Le programme frontiste se veut national et social. Contre « le mondialisme superstar », il faut instaurer « un alter protectionnisme mesuré », un nationalisme pragmatique, un « produisons français avec des Français dans des entreprises française ». Elle est partisane d’un étatisme économique, tournant le dos au libéralisme prôné par son père. Elle s’autoproclame par ailleurs défenseur de la laïcité. En réalité, sa défense de la laïcité est une attaque en règle contre l’islam « une religion incompatible avec la laïcité et la démocratie ». Dans les années 70, l’ennemi n° 1 était le communisme , dans les années 80 l’immigré devient le bouc-émissaire, dans les années 2000 c’est l’islam, catalogué avec la mondialisation de « totalitarisme du 20ème siècle ». L’islam est un État dans l’État. L’islamophobie a remplacé dans le discours frontiste l’antisémitisme. En effet dans sa course à la respectabilité et dans sa stratégie de dédiabolisation, Marine Le Pen doit absolument se débarrasser des oripeaux de l’antisémitisme. Selon L. Aliot « la dédiabolisation du FN ne porte que sur l’antisémitisme. C’est la chose à faire sauter ». Cet objectif explique les tensions entre J-M. Le Pen (opposé à la stratégie de dédiabolisation), qui a multiplié les saillies antisémites qui ont provoqué la rupture avec la présidente et la suspension par le bureau exécutif du fondateur du FN. Pour Marine Le Pen, le FN, en France, est le « protecteur » de la communauté juive et « l’antisémitisme est de nos jours islamique ». En politique extérieure, elle condamne « l’interventionnisme mondialiste », l’OTAN, les interventions au Proche et au Moyen Orient (Irak, Libye). Les « Printemps arabes sont analysés comme de réels dangers pour la France et l’Europe, car porteurs d’ « une déferlante immigrés-musulmans » et d’ une poussée de l’islamisme radical au Proche et Moyen Orient et dans les pays du Maghreb et du terrorisme au niveau international. Marine Le Pen dénonce l’UE « agent de destruction de la nation » et « qui a mis la France sous tutelle » . Elle veut reconstruire « une Europe identitaire, autonome, solidaire face au danger islamique. Elle critique la politique internationale des USA, les futurs accords transatlantiques. Elle se rapproche de la Russie de V. Poutine qui est un adversaire du « Nouvel Ordre Mondial » et soutient la politique du Kremlin en Ukraine. L’ UE et les USA ont plongé « l’Ukraine dans le chaos Euro-Atlantiste ».

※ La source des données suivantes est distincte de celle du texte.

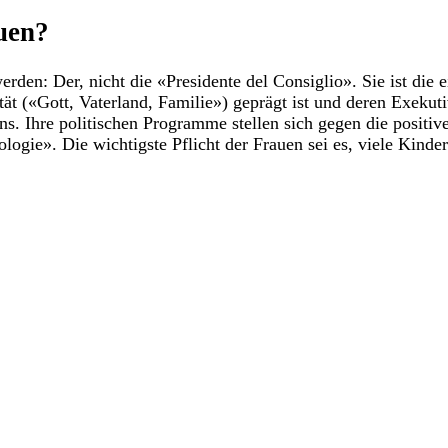
auen?
den: Der, nicht die «Presidente del Consiglio». Sie ist die e
lität («Gott, Vaterland, Familie») geprägt ist und deren Exeku
liens. Ihre politischen Programme stellen sich gegen die posit
ogie». Die wichtigste Pflicht der Frauen sei es, viele Kin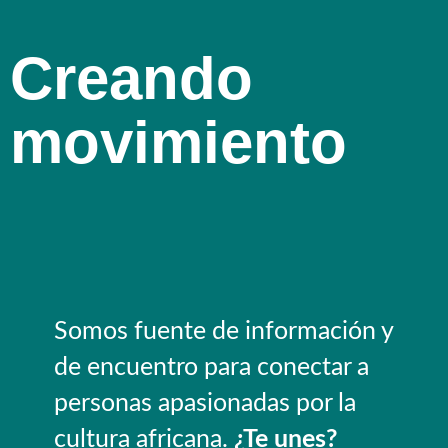
Creando
movimiento
Somos fuente de información y
de encuentro para conectar a
personas apasionadas por la
cultura africana.
¿Te unes?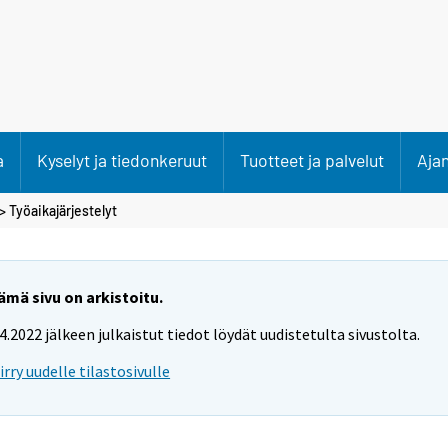
a
Kyselyt ja tiedonkeruut
Tuotteet ja palvelut
Aja
>
Työaikajärjestelyt
ämä sivu on arkistoitu.
.4.2022 jälkeen julkaistut tiedot löydät uudistetulta sivustolta.
iirry uudelle tilastosivulle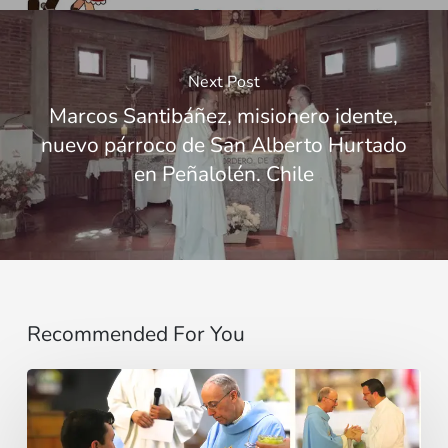
Next Post
Marcos Santibáñez, misionero idente,
nuevo párroco de San Alberto Hurtado
en Peñalolén. Chile
Recommended For You
“Un
sí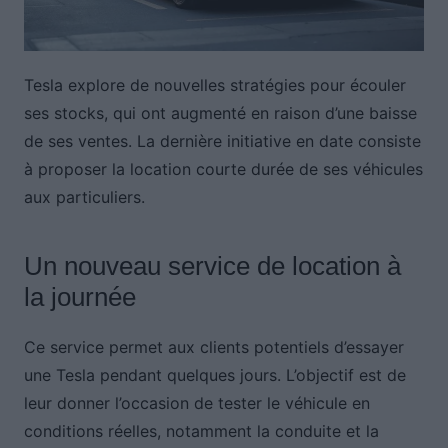
Tesla explore de nouvelles stratégies pour écouler
ses stocks, qui ont augmenté en raison d’une baisse
de ses ventes. La dernière initiative en date consiste
à proposer la location courte durée de ses véhicules
aux particuliers.
Un nouveau service de location à
la journée
Ce service permet aux clients potentiels d’essayer
une Tesla pendant quelques jours. L’objectif est de
leur donner l’occasion de tester le véhicule en
conditions réelles, notamment la conduite et la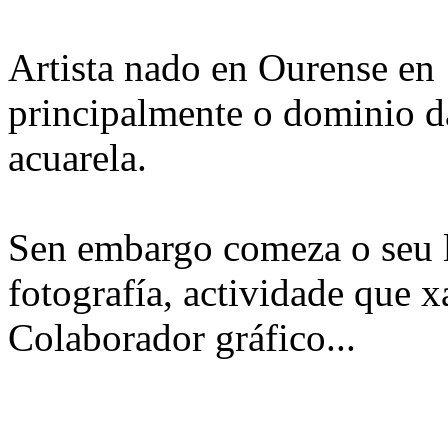
Artista nado en Ourense en 
principalmente o dominio da 
acuarela.
Sen embargo comeza o seu 
fotografía, actividade que x
Colaborador gráfico...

Le FN surfe sur les peurs qui taraudent la France : « mondialisation, chômage, islam, Europe ». Il s’inscrit en fait dans la dynamique des années Mégret : dédiabolisation, faire éclater la droite et satelliser l’UMP. Il a franchi une étape. D’un parti de protestation il est devenu un parti d’adhésion. Cependant, même s’il se drape des « vertus républicaines », de par son logiciel doctrinal il reste un parti d’extrême droite qui postule à se muer en un parti de gouvernement.
Jean-Paul Gautier est historien et s’apprête à publier « De Le Pen à Le Pen, continuités et ruptures », le 13 mai aux éditions Syllepse.